The Famous Bell
Brothers of Haworth
November 2010
In August
1847, three novels by Acton, Currer, and Ellis Bell were submitted to London
publisher Thomas Cautley Newby. Newby agreed to publish two of the novels, Wuthering
Heights and Agnes Grey, for a fee of £50 each. Currer, whose novel
was rejected, furiously wrote another novel, Jane Eyre, which was
accepted for publication by Smith, Elder, and Company.
The greedy Newby
began circulating the rumor that the three Bell brothers were one and the same,
bringing Currer reprimands from his publisher for breach of faith. Currer
decided that the three brothers must show themselves at Smith-Elder to clear up
the matter. Ellis did not care to travel, so Currer and Acton traveled to
London and revealed their separateness. The Smith-Elder firm was both pleased
and surprised to meet the separate authors Charlotte and Anne Brontė, and
celebrated by treating them to dinner and an opera.
Anne,
Charlotte, and Emily Brontė grew up at lonely and gloomy Haworth parsonage, where
their father served as curate.

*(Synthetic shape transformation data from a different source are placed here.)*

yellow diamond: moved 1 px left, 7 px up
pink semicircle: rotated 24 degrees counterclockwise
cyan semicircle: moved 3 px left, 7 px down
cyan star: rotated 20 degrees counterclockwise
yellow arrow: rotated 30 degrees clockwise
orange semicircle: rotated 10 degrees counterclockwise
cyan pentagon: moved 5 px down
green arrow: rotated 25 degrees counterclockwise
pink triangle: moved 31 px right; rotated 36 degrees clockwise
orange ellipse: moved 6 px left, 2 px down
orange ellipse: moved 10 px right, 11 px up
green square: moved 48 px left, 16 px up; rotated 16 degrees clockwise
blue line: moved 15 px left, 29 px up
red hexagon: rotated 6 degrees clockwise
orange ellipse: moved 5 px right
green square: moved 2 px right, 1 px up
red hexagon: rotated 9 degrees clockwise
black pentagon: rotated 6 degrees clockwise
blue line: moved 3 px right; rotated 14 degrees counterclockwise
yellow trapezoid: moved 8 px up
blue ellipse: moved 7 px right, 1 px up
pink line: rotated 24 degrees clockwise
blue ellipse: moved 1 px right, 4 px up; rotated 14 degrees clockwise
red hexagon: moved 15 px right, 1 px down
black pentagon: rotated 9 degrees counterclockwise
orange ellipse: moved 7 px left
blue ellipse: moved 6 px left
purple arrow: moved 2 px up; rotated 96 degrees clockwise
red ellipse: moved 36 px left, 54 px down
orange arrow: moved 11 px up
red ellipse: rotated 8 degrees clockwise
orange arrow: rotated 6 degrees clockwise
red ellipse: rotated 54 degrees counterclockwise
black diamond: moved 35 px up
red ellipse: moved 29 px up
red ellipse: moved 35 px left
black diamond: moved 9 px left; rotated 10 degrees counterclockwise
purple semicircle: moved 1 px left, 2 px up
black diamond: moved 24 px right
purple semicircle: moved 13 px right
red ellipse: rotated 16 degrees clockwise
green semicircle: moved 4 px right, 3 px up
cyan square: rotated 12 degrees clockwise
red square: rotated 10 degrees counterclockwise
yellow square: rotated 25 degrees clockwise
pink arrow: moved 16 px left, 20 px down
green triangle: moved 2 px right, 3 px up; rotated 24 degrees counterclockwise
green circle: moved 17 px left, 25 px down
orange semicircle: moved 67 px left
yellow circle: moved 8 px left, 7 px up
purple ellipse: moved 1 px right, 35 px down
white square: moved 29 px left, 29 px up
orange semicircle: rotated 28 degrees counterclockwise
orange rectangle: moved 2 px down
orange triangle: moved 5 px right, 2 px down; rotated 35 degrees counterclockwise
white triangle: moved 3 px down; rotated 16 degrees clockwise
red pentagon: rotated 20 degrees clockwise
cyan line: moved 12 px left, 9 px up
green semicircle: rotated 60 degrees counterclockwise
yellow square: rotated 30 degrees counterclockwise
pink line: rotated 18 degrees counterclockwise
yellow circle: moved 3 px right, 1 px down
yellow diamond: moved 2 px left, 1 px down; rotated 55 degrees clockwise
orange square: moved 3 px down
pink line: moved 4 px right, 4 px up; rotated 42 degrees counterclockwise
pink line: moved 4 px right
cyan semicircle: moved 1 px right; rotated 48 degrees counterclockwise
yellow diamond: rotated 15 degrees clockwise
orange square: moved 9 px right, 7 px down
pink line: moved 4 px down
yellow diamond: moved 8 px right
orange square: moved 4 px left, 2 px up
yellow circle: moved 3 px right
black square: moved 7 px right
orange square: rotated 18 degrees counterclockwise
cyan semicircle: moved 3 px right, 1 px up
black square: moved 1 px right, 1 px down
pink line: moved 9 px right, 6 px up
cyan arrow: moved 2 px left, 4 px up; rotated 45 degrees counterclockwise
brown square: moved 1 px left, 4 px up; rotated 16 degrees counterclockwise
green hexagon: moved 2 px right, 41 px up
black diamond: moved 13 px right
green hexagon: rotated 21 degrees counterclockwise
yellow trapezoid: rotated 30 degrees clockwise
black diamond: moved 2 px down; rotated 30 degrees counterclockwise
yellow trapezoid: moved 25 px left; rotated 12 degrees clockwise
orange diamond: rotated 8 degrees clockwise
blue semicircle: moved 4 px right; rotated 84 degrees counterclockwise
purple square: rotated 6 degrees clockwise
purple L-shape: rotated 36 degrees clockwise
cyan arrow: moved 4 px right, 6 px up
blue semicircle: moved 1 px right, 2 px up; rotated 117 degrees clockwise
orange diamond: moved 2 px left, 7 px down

The sisters experienced great loss as young
children when their mother died of cancer and two older sisters died from
disease contracted at school.
Despite
their devastating losses, the Brontė sisters thrived at Haworth, letting their
imaginations fill in the gaps of their isolated lives. Emily felt so strongly
connected to the sweeping moors around the parsonage that she suffered
physically when she was away. After working less than a year as a teacher in West
Yorkshire, Emily returned home and took on all the household chores and the
care of her father. She was content and stalwart, her very strength growing from
the powerful and untamed moors surrounding her. Emilys passion for her beloved
landscape is openly evident in the storyline of her novel Wuthering Heights.
Anne, the
youngest of the family, had further success with a second novel, the socially
radical Tenant of Wildfell Hall, published in June 1848. Annes joy was
short lived, however. In September, the only Brontė son, Branwell, died after
years of alcohol abuse. Soon after, Emily suffered an infection from a dog bite
and her health rapidly declined. The sudden death of her two siblings
devastated Anne and her own health began to deteriorate. Anne clung on until
May 1849, dying at Scarborough, where she had sought the healthful benefits of
the fresh sea air.
Charlotte,
the most educated and talented of the three, continued teaching and writing, and
completed two more novels, Villette and Shirley. After suffering
many years loving a married man, Charlotte finally broke free, found true love
and married at age 38. She died before celebrating her first wedding
anniversary, possibly from malnutrition and dehydration after becoming pregnant.